Reimund leaned forward and rested his elbows on his knees. “Yes, but you also want to recover your parents’ reputation.”
A ludicrous amount of publicity had attended the Huxleys’ disgrace. At any other time in history, the attention would have been limited to a few archeology journals. Even if a snide academic came up with the phrase Huxley’s folly, it would never leave the ivory tower.
Isabelle’s mother hated the term. When her husband laughed, she pointed to the spelling of Huxley’s. Apostrophe, s. Singular. Referring to Lord Huxley, no doubt.
But it had been Lady Huxley who first hypothesized that “Baghdad Battery” was a misnomer. A mention in the Assyrian scrolls convinced her that scholars should name the device the “Kabul Battery.” Isabelle was four years old when her family started digging in Afghanistan and six when they returned to England after the outbreak of hostilities. She was seven when her parents accompanied the peace-seeking expedition back to Afghanistan.
The story made the society section first. The papers had always poked fun at Lord Huxley. It wasn’t every day that an earl abandoned his estates in a scholarly quest. But the journalists discovered that her parents’ colleagues thought the project pointless, superstitious even.

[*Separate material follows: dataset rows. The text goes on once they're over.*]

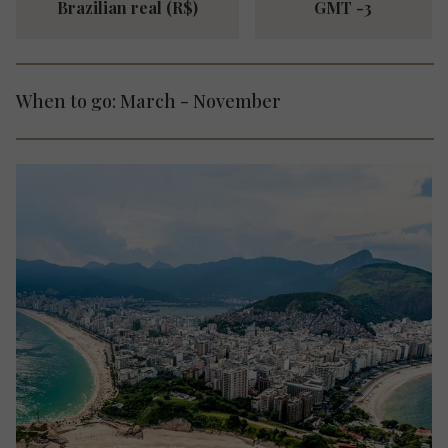
Brazilian real (R$)
GMT -3
When to go: March - November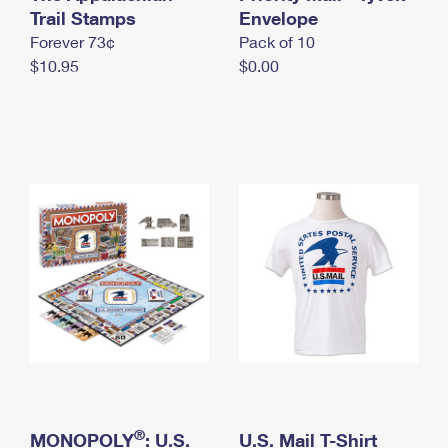
International Business Shipping
Trail Stamps
First-Class Mail International
Envelope
Money Orders
Forever 73¢
Pack of 10
Managing Business Mail
Filing an International Claim
Filing a Claim
$10.95
$0.00
USPS & Web Tools APIs
Requesting an International Refund
Requesting a Refund
Prices
®
MONOPOLY
: U.S.
U.S. Mail T-Shirt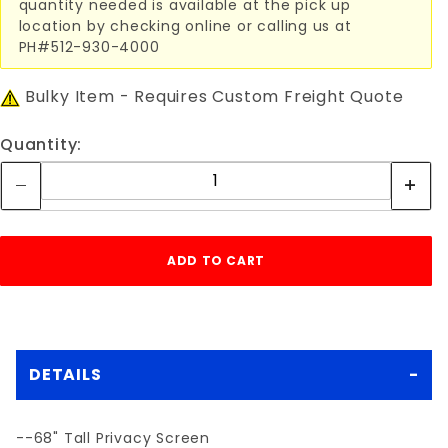
quantity needed is available at the pick up
location by checking online or calling us at
PH#512-930-4000
Bulky Item - Requires Custom Freight Quote
Quantity:
DETAILS
--68" Tall Privacy Screen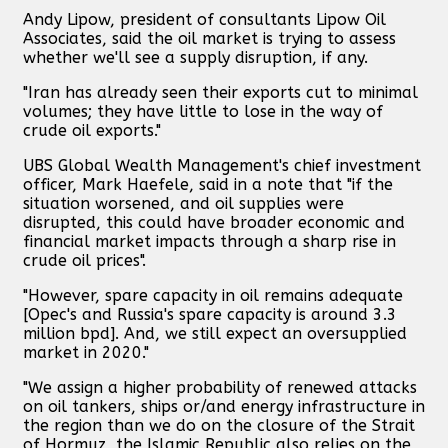
Andy Lipow, president of consultants Lipow Oil
Associates, said the oil market is trying to assess
whether we'll see a supply disruption, if any.
"Iran has already seen their exports cut to minimal
volumes; they have little to lose in the way of
crude oil exports."
UBS Global Wealth Management's chief investment
officer, Mark Haefele, said in a note that "if the
situation worsened, and oil supplies were
disrupted, this could have broader economic and
financial market impacts through a sharp rise in
crude oil prices".
"However, spare capacity in oil remains adequate
[Opec's and Russia's spare capacity is around 3.3
million bpd]. And, we still expect an oversupplied
market in 2020."
"We assign a higher probability of renewed attacks
on oil tankers, ships or/and energy infrastructure in
the region than we do on the closure of the Strait
of Hormuz, the Islamic Republic also relies on the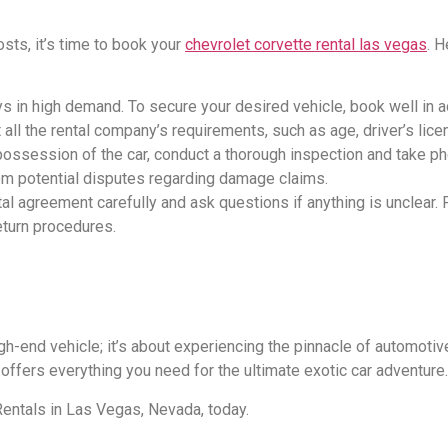
sts, it’s time to book your
chevrolet corvette rental las vegas
. 
ays in high demand. To secure your desired vehicle, book well in 
ll the rental company’s requirements, such as age, driver’s licens
 possession of the car, conduct a thorough inspection and take ph
rom potential disputes regarding damage claims.
tal agreement carefully and ask questions if anything is unclear. 
return procedures.
igh-end vehicle; it’s about experiencing the pinnacle of automotive
 offers everything you need for the ultimate exotic car adventure.
Rentals in Las Vegas, Nevada, today.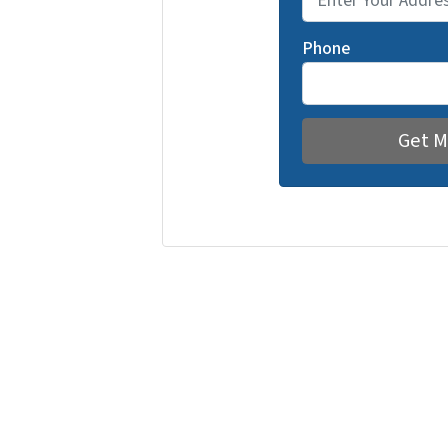
Phone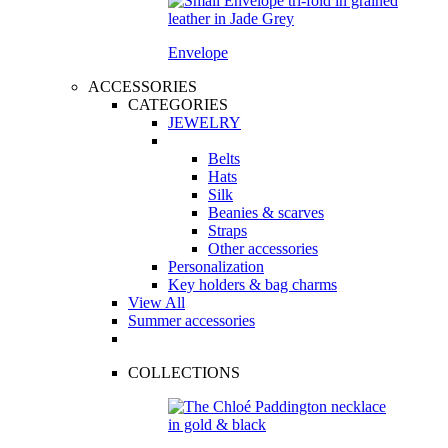
Envelope
ACCESSORIES
CATEGORIES
JEWELRY
Belts
Hats
Silk
Beanies & scarves
Straps
Other accessories
Personalization
Key holders & bag charms
View All
Summer accessories
COLLECTIONS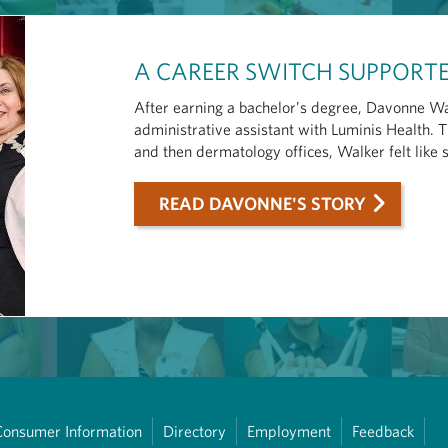
A CAREER SWITCH SUPPORTE
After earning a bachelor’s degree, Davonne Wa
administrative assistant with Luminis Health.
and then dermatology offices, Walker felt like 
READ DAVONNE'S STORY
Consumer Information
Directory
Employment
Feedback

Her parents’ tale became, first, a comic romance, and then, a tragic farce.
The governor of Herat massacred the couple along with everyone else on that mission, and her parents made front-page headlines. Reporters seized upon Huxley’s folly as a human-interest element in international affairs. The phrase reappeared — as a metaphor for blundering Englishmen — throughout the coverage of the Afghan War’s second half.
Isabelle finished tidying and fiddled with the clasps on the case so that each lay at a precise ninety degrees.
“I’m sorry.”
She raised a shoulder, not looking at him.

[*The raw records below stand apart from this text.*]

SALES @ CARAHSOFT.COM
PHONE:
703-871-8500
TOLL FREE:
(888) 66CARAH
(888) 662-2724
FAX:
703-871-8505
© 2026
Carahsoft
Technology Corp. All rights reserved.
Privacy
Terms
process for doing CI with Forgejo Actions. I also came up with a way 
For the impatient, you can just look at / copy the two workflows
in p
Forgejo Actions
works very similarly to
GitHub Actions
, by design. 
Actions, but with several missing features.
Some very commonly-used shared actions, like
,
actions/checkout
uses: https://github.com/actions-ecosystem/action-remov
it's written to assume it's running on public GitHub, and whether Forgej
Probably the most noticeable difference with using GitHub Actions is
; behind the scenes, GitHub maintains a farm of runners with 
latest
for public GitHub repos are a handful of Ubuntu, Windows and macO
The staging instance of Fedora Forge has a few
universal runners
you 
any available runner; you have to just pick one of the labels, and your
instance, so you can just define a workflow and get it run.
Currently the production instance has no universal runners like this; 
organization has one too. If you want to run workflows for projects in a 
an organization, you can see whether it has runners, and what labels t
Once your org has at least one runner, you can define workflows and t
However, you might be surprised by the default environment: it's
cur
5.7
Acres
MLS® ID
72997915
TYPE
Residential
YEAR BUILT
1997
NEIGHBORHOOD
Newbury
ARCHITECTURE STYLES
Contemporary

“Truly, my gentlewoman genius.” Sincere regret tinged his voice.
Isabelle’s hands clutched her upper arms, protecting her heart.
Reimund withdrew his gold pocket watch, the beautiful timepiece marred by a dent in the cover. “The tournament will begin soon.”
“Very well.” Isabelle rehung her chatelaine around her neck. She had removed it during the experiment so as not to push her luck. One near-miss with fiery death was enough.
She locked her door behind them, and they strolled toward the atrium.
Journalists were in her mind, and Isabelle thought of Ulysses Aitkin, the second-class passenger who detailed Beechcraft’s sins for the press. The event was open to all passengers, and she hoped he’d participate.
She wanted to speak to the man. She could start by asking what brought him aboard the ship of someone he openly despised…for that man’s last voyage.